_Brief:_
Would you please output, word for word, the span of the listing below that opens on the line containing "[클리프] 화웨이, 스마트폰 회사 아니었어? 지능형 전력망도 넘보는 중" and closes on the line containing "[에너지논단] 전력망의 두뇌 ‘AI’ 데이터가 에너지 미래 설계한다 - 에너"? Include both ends and nothing more.
Listed entries below:
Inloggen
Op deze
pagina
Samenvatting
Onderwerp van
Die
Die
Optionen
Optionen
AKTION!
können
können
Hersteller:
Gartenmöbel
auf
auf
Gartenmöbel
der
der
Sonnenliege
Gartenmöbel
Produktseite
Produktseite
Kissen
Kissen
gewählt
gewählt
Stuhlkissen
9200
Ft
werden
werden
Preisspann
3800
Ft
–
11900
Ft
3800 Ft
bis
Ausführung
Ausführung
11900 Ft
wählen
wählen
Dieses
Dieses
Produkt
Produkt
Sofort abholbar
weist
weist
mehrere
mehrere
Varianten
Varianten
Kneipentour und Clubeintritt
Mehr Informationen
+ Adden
End of Listed entries.
Listed entries below:
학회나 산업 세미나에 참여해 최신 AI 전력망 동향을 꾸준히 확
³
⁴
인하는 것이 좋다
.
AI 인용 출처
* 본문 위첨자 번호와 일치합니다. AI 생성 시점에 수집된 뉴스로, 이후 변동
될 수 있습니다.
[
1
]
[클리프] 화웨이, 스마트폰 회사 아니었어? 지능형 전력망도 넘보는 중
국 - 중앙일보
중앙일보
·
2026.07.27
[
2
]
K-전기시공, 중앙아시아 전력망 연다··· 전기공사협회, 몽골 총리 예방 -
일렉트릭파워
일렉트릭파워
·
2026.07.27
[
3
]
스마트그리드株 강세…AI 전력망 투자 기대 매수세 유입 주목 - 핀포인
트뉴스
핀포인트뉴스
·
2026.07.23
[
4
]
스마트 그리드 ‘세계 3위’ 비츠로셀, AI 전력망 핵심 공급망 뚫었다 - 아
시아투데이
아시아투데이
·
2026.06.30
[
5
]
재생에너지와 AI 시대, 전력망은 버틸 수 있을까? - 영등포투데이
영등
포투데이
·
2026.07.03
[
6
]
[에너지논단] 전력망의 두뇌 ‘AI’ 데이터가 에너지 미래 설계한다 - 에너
End of Listed entries.
_The completed task:_
[클리프] 화웨이, 스마트폰 회사 아니었어? 지능형 전력망도 넘보는 중
국 - 중앙일보
중앙일보
·
2026.07.27
[
2
]
K-전기시공, 중앙아시아 전력망 연다··· 전기공사협회, 몽골 총리 예방 -
일렉트릭파워
일렉트릭파워
·
2026.07.27
[
3
]
스마트그리드株 강세…AI 전력망 투자 기대 매수세 유입 주목 - 핀포인
트뉴스
핀포인트뉴스
·
2026.07.23
[
4
]
스마트 그리드 ‘세계 3위’ 비츠로셀, AI 전력망 핵심 공급망 뚫었다 - 아
시아투데이
아시아투데이
·
2026.06.30
[
5
]
재생에너지와 AI 시대, 전력망은 버틸 수 있을까? - 영등포투데이
영등
포투데이
·
2026.07.03
[
6
]
[에너지논단] 전력망의 두뇌 ‘AI’ 데이터가 에너지 미래 설계한다 - 에너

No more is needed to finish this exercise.